転生した俺がユニークスキル【転職】を使って自由に異世界を楽しむ!
るーも
第一章
第1話 拓海、死す。
「お疲れっしたー」
今日も8時間勤務を終え、職場を後にする拓海。
大学を卒業した後職に就くも、1年持たずに退職。
その後は転々と職を替えつつも、生きるのには困らない程度にはお金を稼ぎつつ生活していた。
今は近場のコンビニの深夜勤務を行っている。
贅沢は出来ないが拓海自身お金の掛かる趣味も無ければ使う相手も居ない。
休日は専ら部屋でゴロゴロ。
パソコンの前でただただ時間を浪費する毎日だった。
学生時代には友人も居たが、負い目を感じて疎遠になっている。
だってそうだろ?周りは一流企業でバリバリ働いている、俺はコンビニバイトをして部屋でパソコンしながら缶ビールを開けている。
そんな事を気にする奴らじゃないのはわかってる。
俺の無駄なプライドが邪魔をしていただけだった。
別に今の生活に不満は無い。
結局自分の目標をどこに置くかで生活の満足度も変わる。
沢山稼いで沢山贅沢して、好きなことやって生きていく人生も素晴らしいだろう。
俺は毎日生きて、たまにどこか出掛けて、暇な時は小説や動画を観ながらゴロゴロする。
それだけで十分だと思っている。
今の時代はネットの普及もあり、消費する以上に生産される作品が数多くある。
俺はその消費で忙しいのだ。
最近はネットで無料で読める小説を消化中だ。
ここから作品が商品化される事もあるくらい、面白い作品が沢山置かれている。
昔の読書好きには楽園のようなシステムだろう。
徹夜明けの俺はいつもの様に寝る前の読書タイムに入っていた。
「ふむ、彼奴は丁度いいネ」
俺を見定めている人物?は、呟く。
そんな視線に気づかずに、寝落ちをする俺だった。
ピロロロ、ピロロロ、ピロロロ……
珍しいな。
既にゲームとネット用になっていたスマホから、着信音が鳴っている。
寝落ちしていた俺は目を覚まし、スマホを手に取る。
ピッ「もしもし……」
「拓海君! 今どこにいるの!?」
「へっ?」
電話の相手は夜の責任者をしているシフトリーダーだった。
よく見ると部屋は真っ暗。
時計を見てみると深夜の1時を過ぎていた。
血の気が引くとはこの事だろう。
寝坊した。完全に寝過ごした。
「っ! すみません、寝坊しました! すぐ行きます!」
「拓海君にしては珍しいね……ちょっとお説教はさせてもらうけど、気を付けて来てね」
「はい! 失礼します!」
こう見えても真面目で通っている。
無遅刻無欠席で今の職場も通っていたし、仕事振りも評価されていた。
そのお陰かあまり怒られなくて済むだろう。
シフトリーダーもどちらかというと心配してくれていたみたいだった。
注意はされるだろうが、頭は下げるつもりだ。
それにしても自分でも珍しいくらい熟睡していた。
学生の頃から寝過ごす事など無かったのだが……
軽く顔を洗った俺は部屋の鍵を掛け飛び出す。
慣れない遅刻にいつも以上に焦る俺を、空から眺める存在に気が付かず。
「急げー! 足の腱が切れても構わん!」
無理やりテンションを上げるようにマンガキャラのセリフを呟きながら自転車を漕ぐ。
日中なら変な目で見られる行為も、人の居ない深夜の時間帯には無敵になれる行為に変わる。
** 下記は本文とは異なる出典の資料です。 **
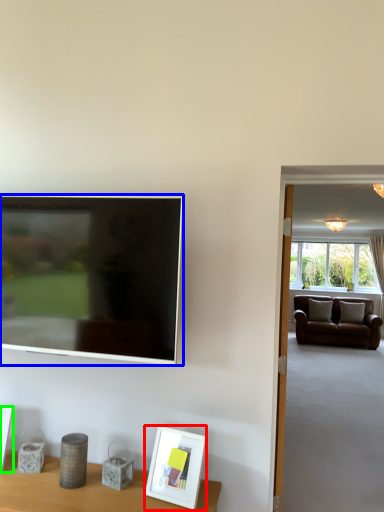 Question: Based on their relative distances, which object is nearer to picture frame (highlighted by a red box)? Choose from television (highlighted by a blue box) and picture frame (highlighted by a green box).

Choices:
 (A) television
 (B) picture frame

Answer: (A) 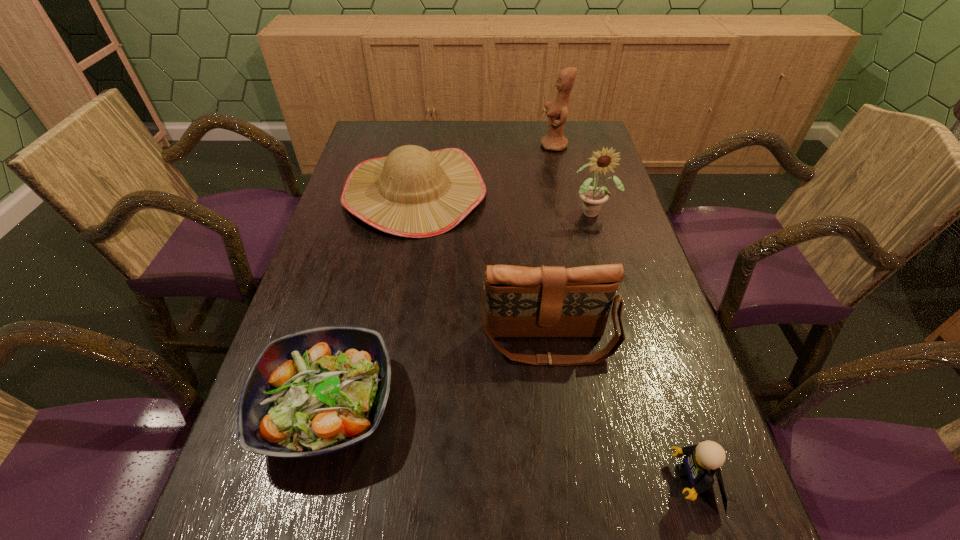 Where is `the farthest object`? the farthest object is located at coordinates (557, 111).

Identify the location of the tallest object. This screenshot has height=540, width=960. (557, 111).

Find the location of `sunflower`. sunflower is located at coordinates (592, 198).

Find the location of `shoulder bag`. shoulder bag is located at coordinates (521, 301).

I want to click on the fourth tallest object, so click(x=413, y=192).

Identify the location of Lego. (702, 461).

This screenshot has width=960, height=540. I want to click on salad plate, so click(x=318, y=391).

At what (x,y) coordinates should I click in order to perform the action: click on vacant region located 0.180m on the front-facing side of the figurine. Please return your answer as a coordinate pair (x, y). The width and height of the screenshot is (960, 540). Looking at the image, I should click on (487, 146).

I want to click on vacant point located on the front-facing side of the figurine, so click(468, 146).

This screenshot has width=960, height=540. I want to click on free space located 0.090m on the front-facing side of the figurine, so click(x=514, y=146). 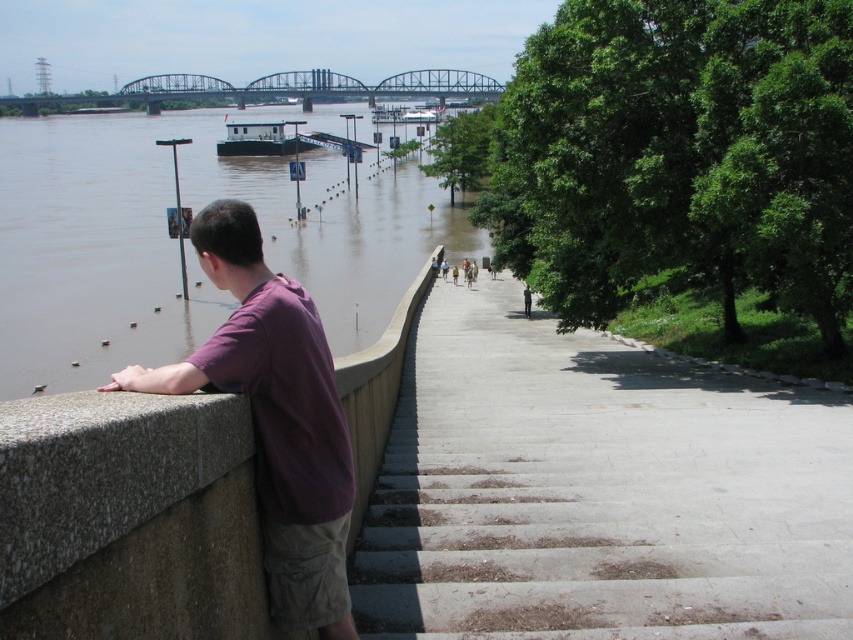 Question: Does brown muddy water at left appear on the right side of purple cotton shirt at left?

Choices:
 (A) no
 (B) yes

Answer: (A)

Question: Is brown muddy water at left thinner than white matte barge at center?

Choices:
 (A) no
 (B) yes

Answer: (A)

Question: Which object is closer to the camera taking this photo?

Choices:
 (A) purple cotton shirt at left
 (B) brown muddy water at left
 (C) brushed metal bridge at upper center
 (D) white matte barge at center

Answer: (A)

Question: Which point appears closest to the camera in this image?

Choices:
 (A) (142, 80)
 (B) (137, 326)
 (C) (293, 145)
 (D) (351, 634)

Answer: (D)

Question: Which is nearer to the white matte barge at center?

Choices:
 (A) purple cotton shirt at left
 (B) brown muddy water at left
 (C) brushed metal bridge at upper center

Answer: (B)

Question: Does brown muddy water at left have a lesser width compared to purple cotton shirt at left?

Choices:
 (A) no
 (B) yes

Answer: (A)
いつも以上にテンションが上がっている事に気が付かなかった俺は、交差点の信号が青になっている事を確認してそのまま突っ込む。
いつもなら気が付くはずだった。
焦りと無理やり上げたテンションで視界が狭くなっていた俺は、耳を劈くブレーキ音でハッと我に返る。
トラックが突っ込んできていた。
深夜まで走っているのだ、ドライバーも疲れているのだろう。
居眠りでもしていたのか、信号が赤の交差点に突っ込んできていた。
少し余裕を持って周りを見ていれば、気が付けたのだ。
少し余裕を持って休憩をしていれば、止まれたのだ。
お互いが別の後悔をしながら、ぶつかってしまったのだった。